◆ DATA TO PROCESS:
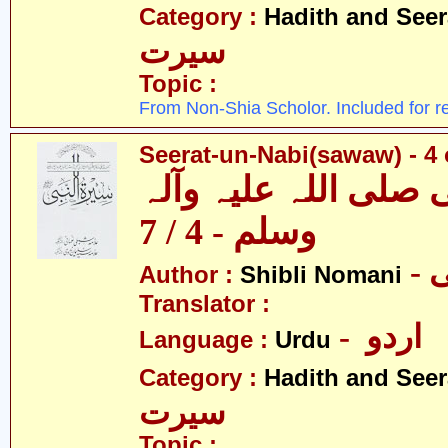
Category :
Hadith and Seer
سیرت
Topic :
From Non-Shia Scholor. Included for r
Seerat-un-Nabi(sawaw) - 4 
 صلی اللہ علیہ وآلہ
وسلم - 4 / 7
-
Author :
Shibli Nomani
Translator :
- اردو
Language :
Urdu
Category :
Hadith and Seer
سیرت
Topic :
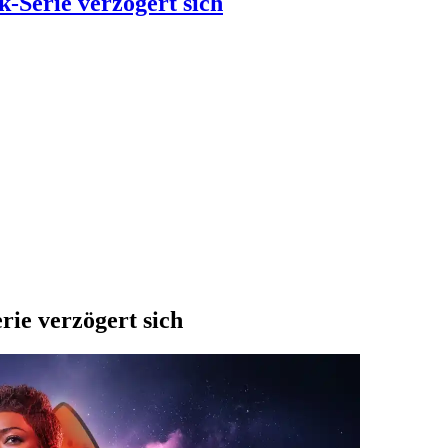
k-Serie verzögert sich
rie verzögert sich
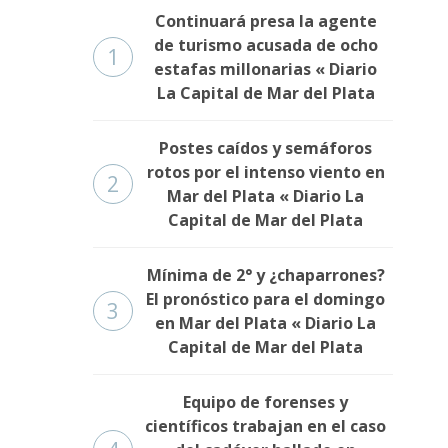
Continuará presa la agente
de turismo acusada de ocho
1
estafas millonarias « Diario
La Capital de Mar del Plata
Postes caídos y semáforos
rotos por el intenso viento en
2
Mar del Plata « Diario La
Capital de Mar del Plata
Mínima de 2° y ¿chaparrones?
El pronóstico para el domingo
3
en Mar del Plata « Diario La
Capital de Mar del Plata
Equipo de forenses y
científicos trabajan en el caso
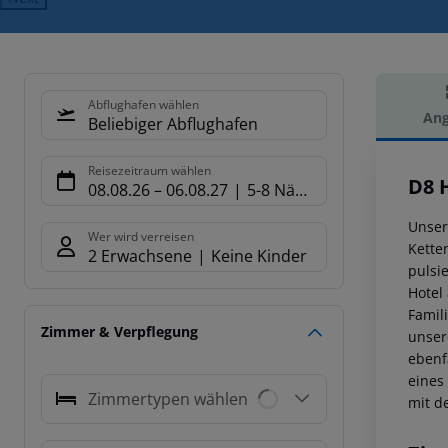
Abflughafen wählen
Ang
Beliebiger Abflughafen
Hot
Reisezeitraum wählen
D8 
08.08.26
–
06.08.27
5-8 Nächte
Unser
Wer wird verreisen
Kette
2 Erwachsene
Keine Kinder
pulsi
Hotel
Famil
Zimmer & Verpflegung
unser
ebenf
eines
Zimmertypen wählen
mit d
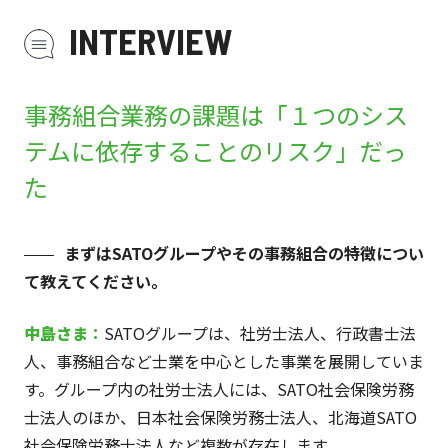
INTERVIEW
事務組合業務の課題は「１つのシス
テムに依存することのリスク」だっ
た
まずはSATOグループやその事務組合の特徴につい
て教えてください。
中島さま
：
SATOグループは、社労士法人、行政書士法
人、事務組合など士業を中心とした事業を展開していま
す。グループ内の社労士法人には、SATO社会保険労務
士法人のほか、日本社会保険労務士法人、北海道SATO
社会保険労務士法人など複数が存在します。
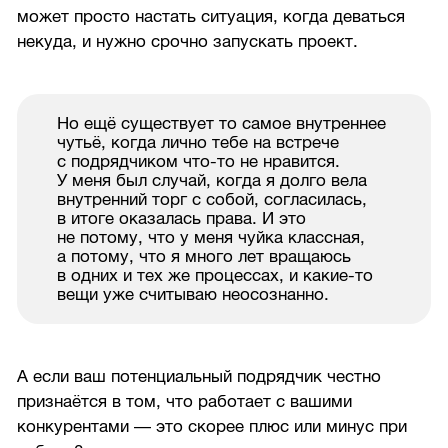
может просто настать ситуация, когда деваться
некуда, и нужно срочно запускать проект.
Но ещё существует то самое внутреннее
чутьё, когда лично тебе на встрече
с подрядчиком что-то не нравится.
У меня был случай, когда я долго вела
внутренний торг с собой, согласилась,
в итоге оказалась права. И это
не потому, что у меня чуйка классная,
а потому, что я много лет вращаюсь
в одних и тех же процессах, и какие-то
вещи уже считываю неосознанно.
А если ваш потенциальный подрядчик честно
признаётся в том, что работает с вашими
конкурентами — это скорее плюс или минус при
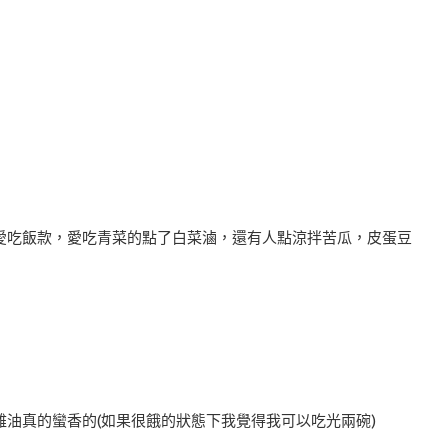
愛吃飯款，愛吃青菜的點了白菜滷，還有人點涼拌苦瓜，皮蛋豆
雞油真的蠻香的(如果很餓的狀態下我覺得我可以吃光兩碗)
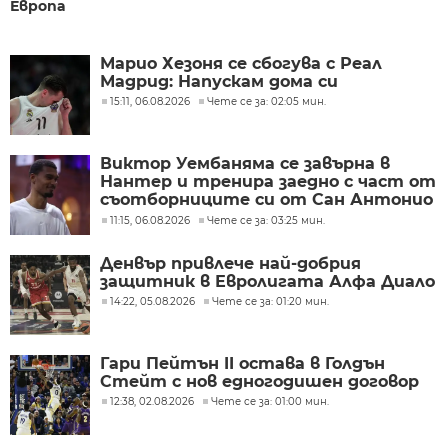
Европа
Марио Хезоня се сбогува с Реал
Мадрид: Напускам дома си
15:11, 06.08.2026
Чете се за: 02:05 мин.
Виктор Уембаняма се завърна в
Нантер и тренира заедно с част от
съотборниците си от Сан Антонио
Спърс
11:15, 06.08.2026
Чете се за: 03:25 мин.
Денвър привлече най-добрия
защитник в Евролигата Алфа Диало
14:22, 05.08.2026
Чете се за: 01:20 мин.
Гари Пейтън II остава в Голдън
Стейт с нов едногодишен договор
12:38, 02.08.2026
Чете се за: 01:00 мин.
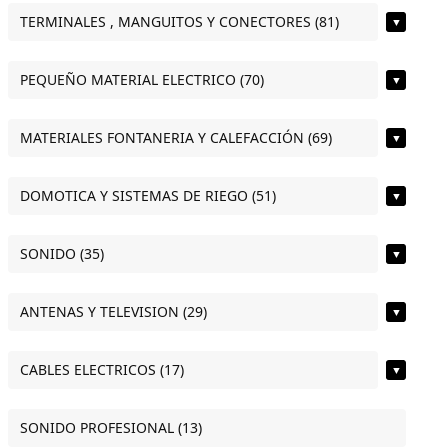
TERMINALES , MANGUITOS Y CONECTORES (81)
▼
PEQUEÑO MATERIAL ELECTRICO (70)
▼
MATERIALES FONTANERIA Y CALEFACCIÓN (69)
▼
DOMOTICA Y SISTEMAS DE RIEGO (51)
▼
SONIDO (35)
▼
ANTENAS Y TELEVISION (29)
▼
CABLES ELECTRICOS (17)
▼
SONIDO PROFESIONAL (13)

---

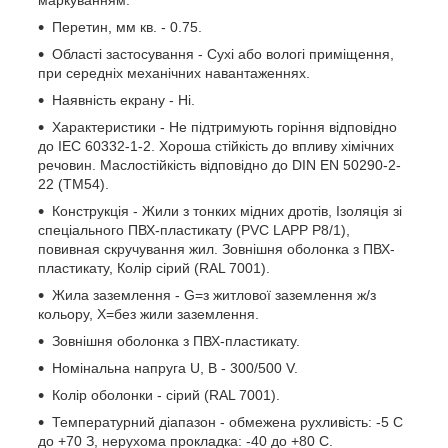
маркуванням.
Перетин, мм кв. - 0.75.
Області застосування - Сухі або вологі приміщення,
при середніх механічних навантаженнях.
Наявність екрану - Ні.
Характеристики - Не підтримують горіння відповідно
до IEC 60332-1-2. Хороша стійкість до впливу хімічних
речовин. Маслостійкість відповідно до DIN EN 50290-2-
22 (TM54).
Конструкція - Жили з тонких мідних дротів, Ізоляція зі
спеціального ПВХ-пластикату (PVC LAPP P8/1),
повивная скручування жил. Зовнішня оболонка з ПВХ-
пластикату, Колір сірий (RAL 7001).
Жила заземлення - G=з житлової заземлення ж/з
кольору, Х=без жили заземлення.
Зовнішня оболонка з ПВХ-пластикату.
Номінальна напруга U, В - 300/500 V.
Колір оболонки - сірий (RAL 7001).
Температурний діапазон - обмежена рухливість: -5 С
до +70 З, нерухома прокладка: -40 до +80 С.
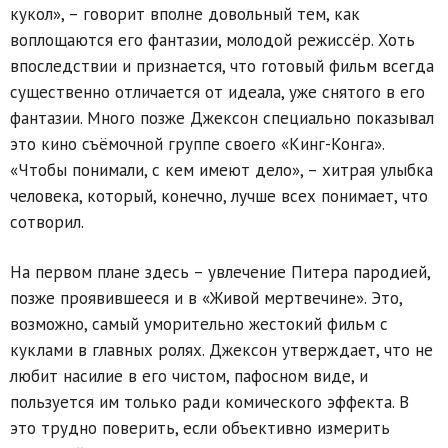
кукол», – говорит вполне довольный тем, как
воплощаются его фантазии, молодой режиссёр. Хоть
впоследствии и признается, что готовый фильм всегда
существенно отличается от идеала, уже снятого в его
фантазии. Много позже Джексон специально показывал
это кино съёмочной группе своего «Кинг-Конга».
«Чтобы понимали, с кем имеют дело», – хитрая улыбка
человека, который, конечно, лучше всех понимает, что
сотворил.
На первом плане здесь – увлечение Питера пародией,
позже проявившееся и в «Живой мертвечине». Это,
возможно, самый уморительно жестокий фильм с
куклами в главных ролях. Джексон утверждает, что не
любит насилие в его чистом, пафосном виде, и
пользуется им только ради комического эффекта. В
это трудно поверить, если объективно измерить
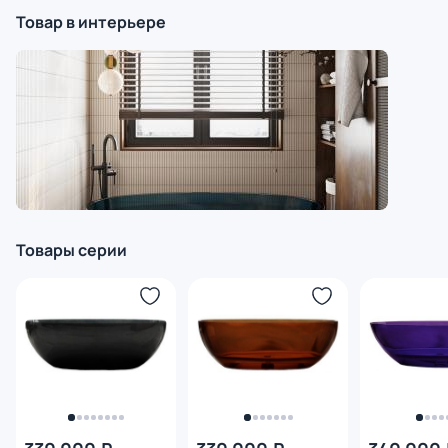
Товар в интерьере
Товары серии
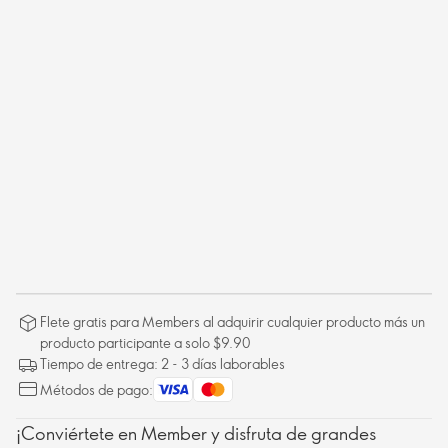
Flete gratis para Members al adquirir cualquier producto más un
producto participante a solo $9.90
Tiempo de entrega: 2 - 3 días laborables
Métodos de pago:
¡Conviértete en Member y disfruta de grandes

--

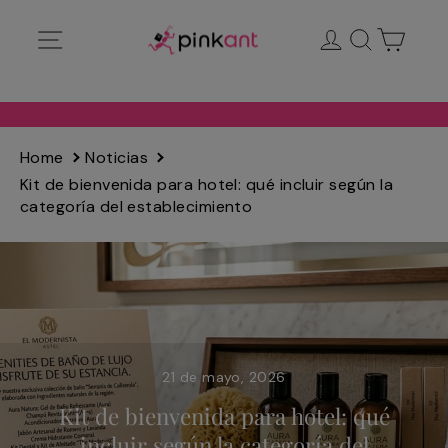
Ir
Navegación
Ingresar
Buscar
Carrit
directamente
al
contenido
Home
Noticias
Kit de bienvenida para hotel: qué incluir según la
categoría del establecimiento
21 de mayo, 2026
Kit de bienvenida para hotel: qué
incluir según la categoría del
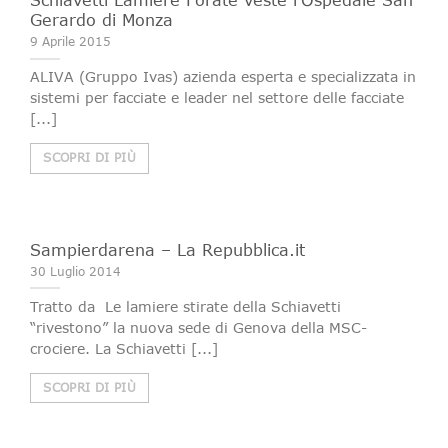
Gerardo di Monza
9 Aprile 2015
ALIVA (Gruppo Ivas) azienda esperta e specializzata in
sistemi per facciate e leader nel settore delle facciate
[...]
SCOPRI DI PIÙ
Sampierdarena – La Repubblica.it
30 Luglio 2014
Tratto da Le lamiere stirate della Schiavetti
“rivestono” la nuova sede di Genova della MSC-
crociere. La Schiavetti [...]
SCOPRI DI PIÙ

◆ DESCRIPTION OF THE TASK:
Would you please return all lines from the listing above that contain "categoría"?

◆ EXERCISE RESPONSE:
categoría del establecimiento
incluir según la categoría del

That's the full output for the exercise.